Most people wouldn't breathe a word about their little accident if they were to pee the bed. I however, proceeded to tell my SIL, who was driving me to the dentist, the dentist assistant, and the dentist himself. Because that's how I roll. And because by the time I had gotten to the dentist's office, I was good and fucked up because of the other sedation pills. I don't know what they are called...truth serum maybe?
While I was waiting for the dentist to start working on my teeth, I decided I should live tweet the procedure. He was OK with it because he knows I am crazy...and because he's a fun dentist. So after every few steps, he would stop and let me take a selfie.
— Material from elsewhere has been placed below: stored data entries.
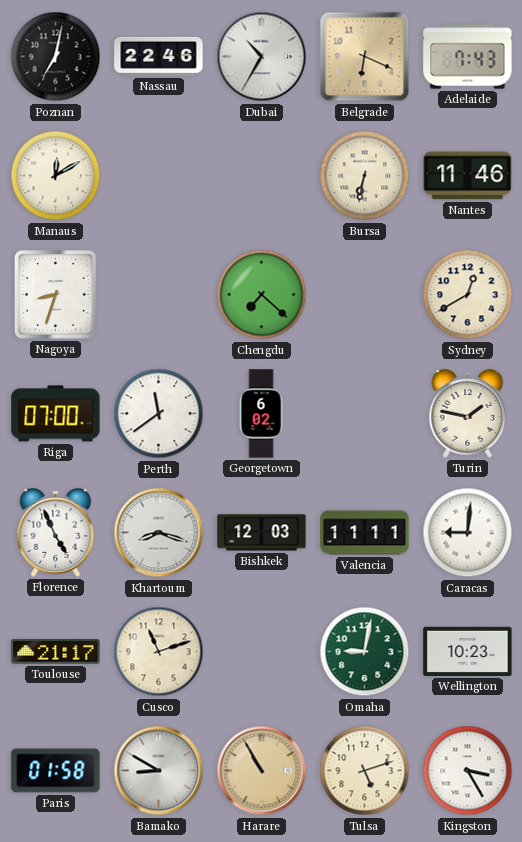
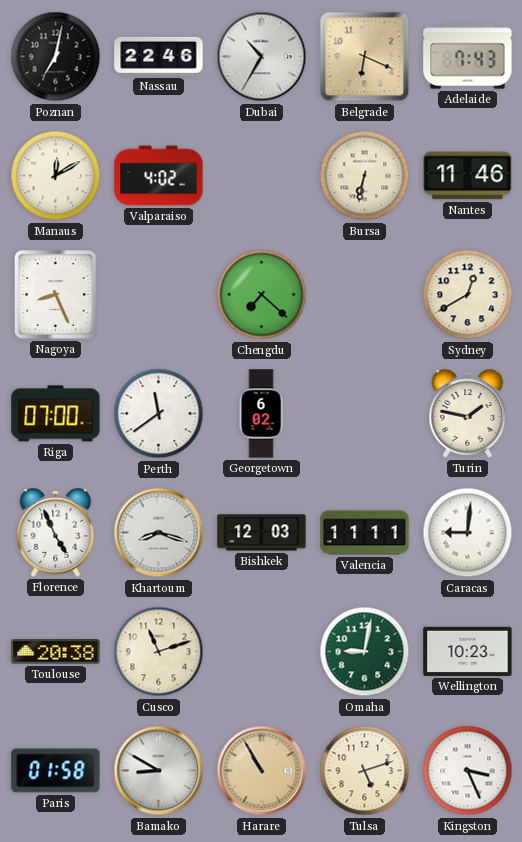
Valparaiso: none -> 4:02
Nagoya: 8:33 -> 8:26
Toulouse: 21:17 -> 20:38
Kingston: 3:25 -> 3:26
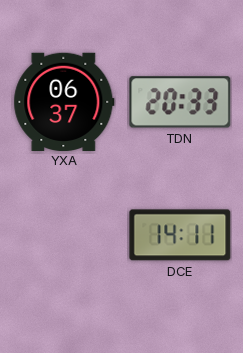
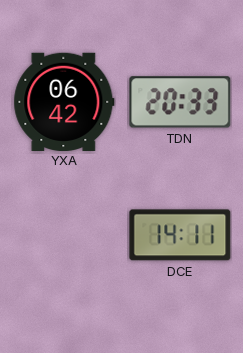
YXA: 06:37 -> 06:42
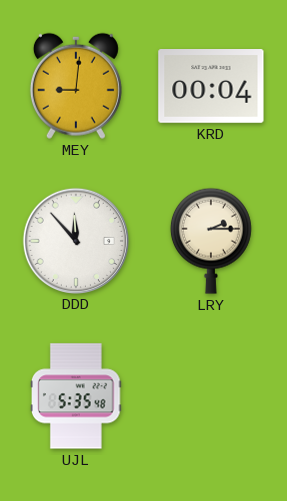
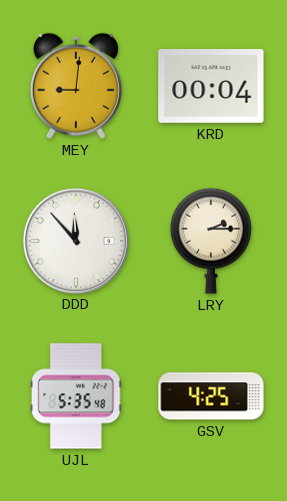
GSV: none -> 4:25
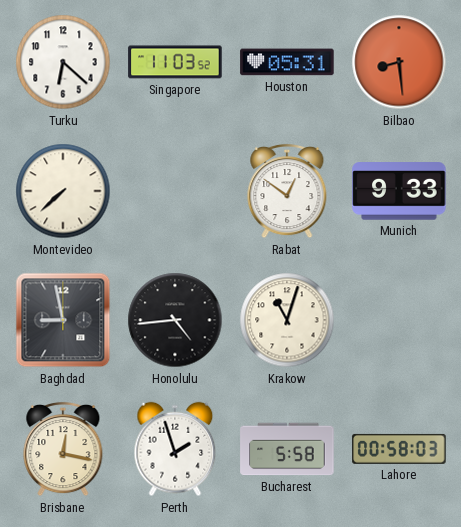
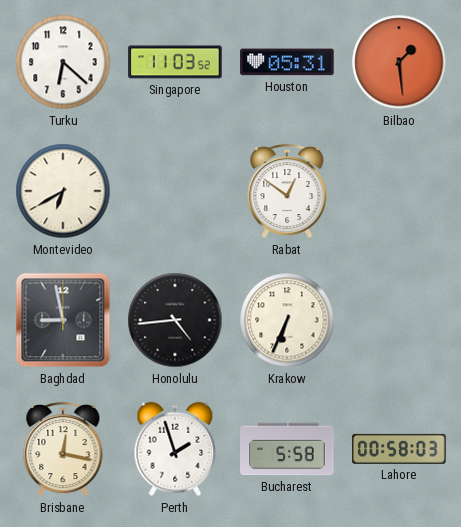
Bilbao: 8:29 -> 1:29
Montevideo: 7:38 -> 6:40
Munich: 9:33 -> none
Krakow: 11:03 -> 6:34
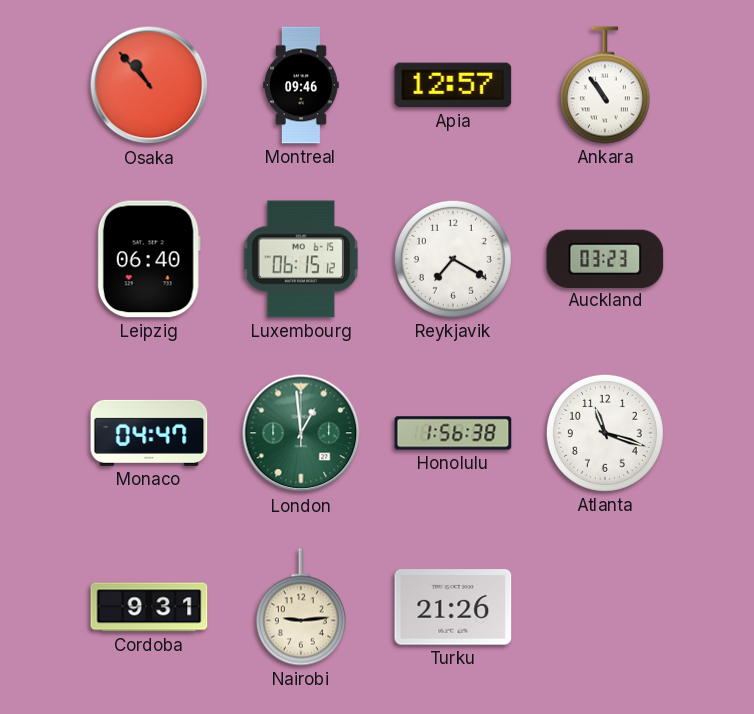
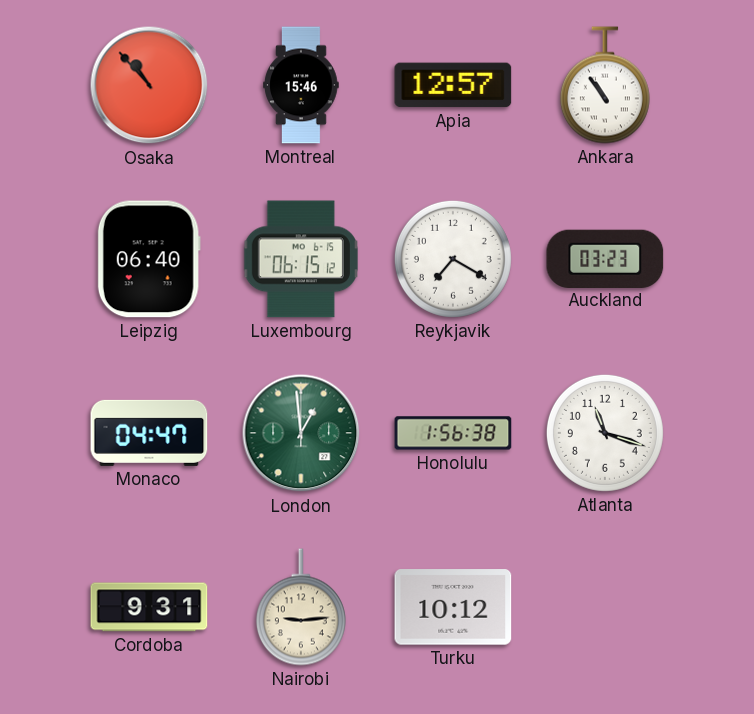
Montreal: 09:46 -> 15:46
Turku: 21:26 -> 10:12
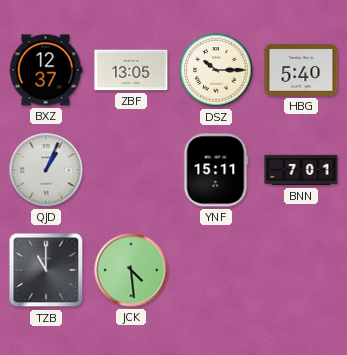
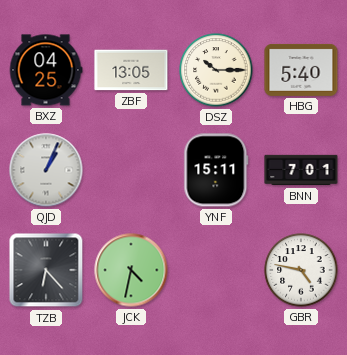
BXZ: 12:37 -> 04:25
TZB: 11:00 -> 6:23
JCK: 4:29 -> 4:32
GBR: none -> 4:47
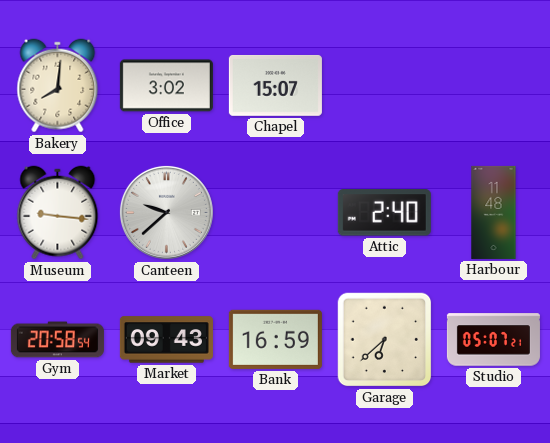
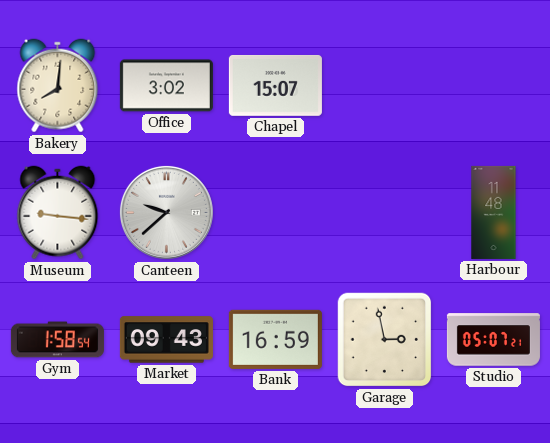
Attic: 2:40 -> none
Gym: 20:58 -> 1:58
Garage: 6:38 -> 2:58
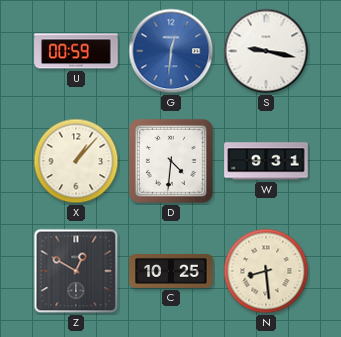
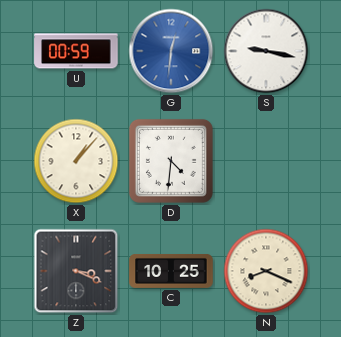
W: 9:31 -> none
Z: 12:50 -> 3:19
N: 8:29 -> 8:19
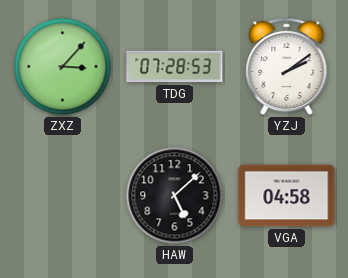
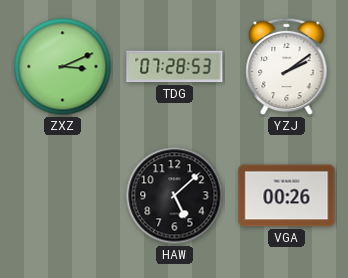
ZXZ: 3:07 -> 3:11
VGA: 04:58 -> 00:26
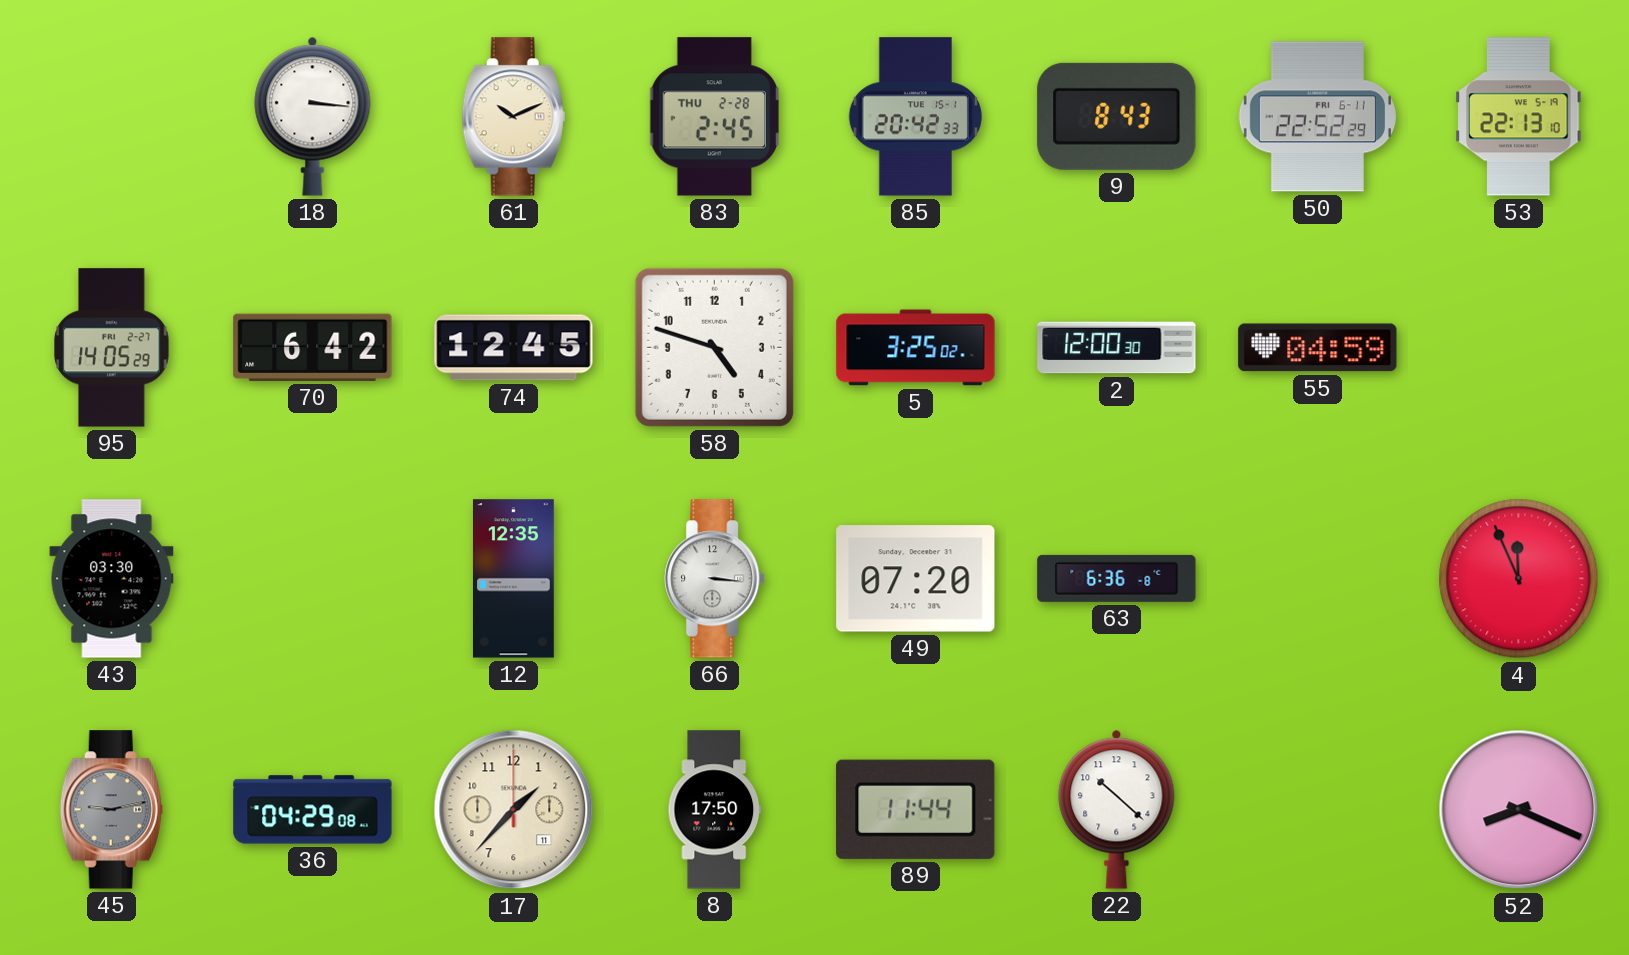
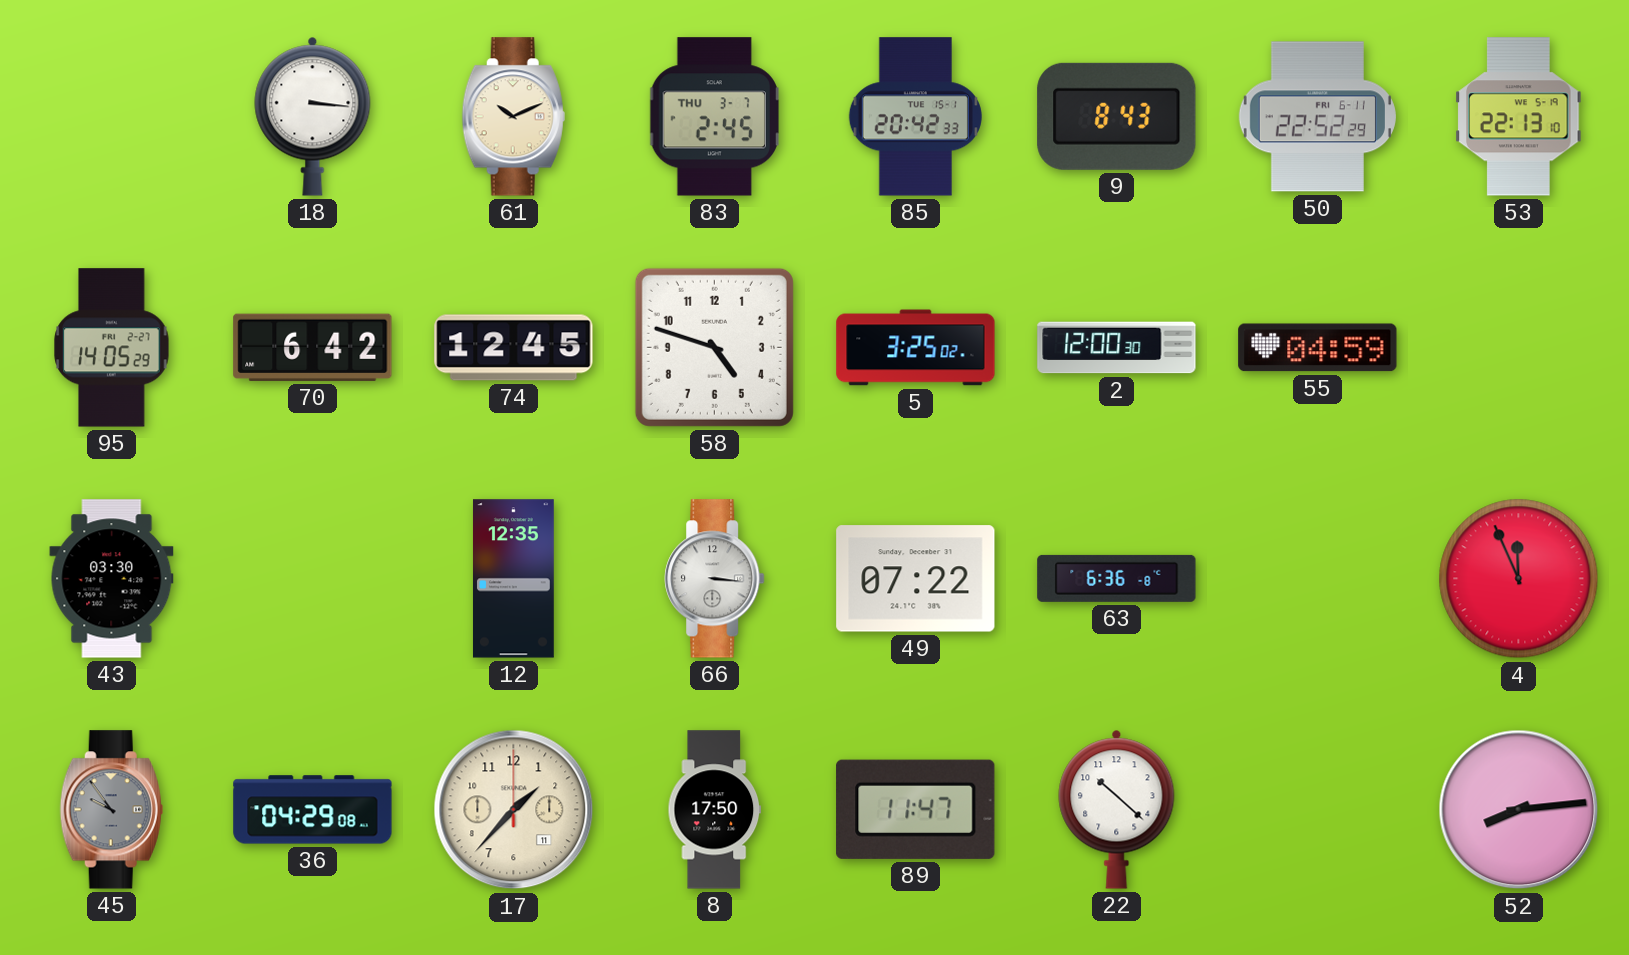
83 date: THU 2-28 -> THU 3-7
49: 07:20 -> 07:22
45: 9:13 -> 9:54
89: 11:44 -> 11:47
52: 8:19 -> 8:14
At one point, he even said, "This would make a good picture." The only problem with the live tweeting is that the battery on my phone died half-way through.
I spent the rest of the time in the dentist chair trying to talk. It is very hard to talk when someone is drilling on your teeth, but I managed to talk about all sorts of things...my blog, my stupid dead cell phone that was keeping me from tweeting, me peeing the bed (yes, I told him AGAIN), the fact that I was supposed to be sedated but was wide awake, and could he please just turn up the gas because I didn't think that shit was working either.
I'm sure I said a lot of other stupid things that I don't recall. The good news is, when I go back in two weeks to get my permanent crown, (this I will do without sedation because no drilling will be involved) he will tell me all about it.